There was something that Master Jiang once said in his many discourses on the subject. Xi swallowed his pride and repeated it for Minh's sake, keeping his tone light. "My tutor told me that loving a mage is like diluting your wine so much that you could never get drunk."

"Pfft..." Minh's lip quivered with private amusement turning Xi inside out like a discarded glove. "Maybe some of us don't want to be drunk, only tipsy."

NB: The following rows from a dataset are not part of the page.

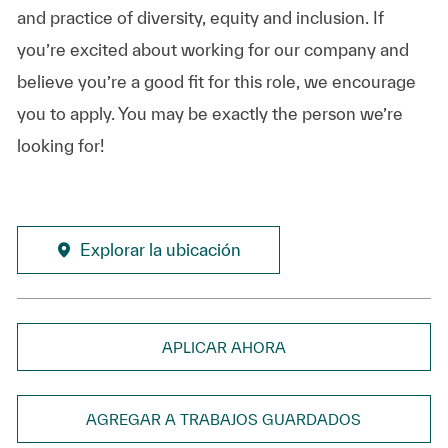
and practice of diversity, equity and inclusion. If
you’re excited about working for our company and
believe you’re a good fit for this role, we encourage
you to apply. You may be exactly the person we’re
looking for!
Explorar la ubicación
APLICAR AHORA
AGREGAR A TRABAJOS GUARDADOS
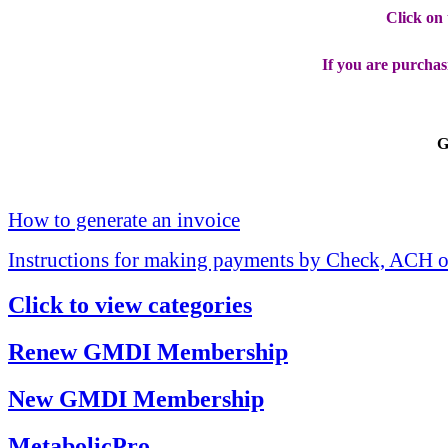
Click on
If you are purchas
G
How to generate an invoice
Instructions for making payments by Check, ACH o
Click to view categories
Renew GMDI Membership
New GMDI Membership
MetabolicPro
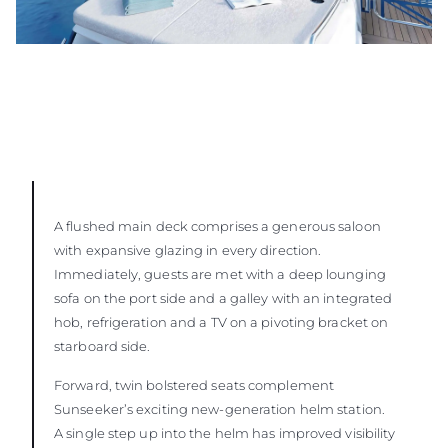
A flushed main deck comprises a generous saloon
with expansive glazing in every direction.
Immediately, guests are met with a deep lounging
sofa on the port side and a galley with an integrated
hob, refrigeration and a TV on a pivoting bracket on
starboard side.
Forward, twin bolstered seats complement
Sunseeker’s exciting new-generation helm station.
A single step up into the helm has improved visibility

He should have known that Minh would beat him where the frivolous banter was concerned. Also, it did not feel like the whole truth. He owed Minh the truth. He did not know why, only that he did and that Minh was waiting. So, he added quietly, "This argument does occur to me in the middle of a night."

"And?"

"And I remember how few hours remain until the dawn, and how sunlight changes everything."

Minh threw his arms up in the air. "Then I shall talk to you at high noon."

Xi should have been pleased that he did not detect the bitterness in Minh's voice, but he was not. Truth changed with every heartbeat where the emotions were concerned.

He did not find out what Minh wanted to tell him at noon.

At sunrise, the flapping of great wings and the familiar brush of thoughts against thoughts drove him out of his fitful sleep. He went outside, wrapped in a blanket, his hair dishevelled. "My enigma!"

The fenghuang kept her footing on the watchtower top like a lesser bird on a swinging branch. "Beloved, the Emperor is dead, we must return to Sutao at once."

He dashed back inside to dress, tripping over his blanket like a toddler.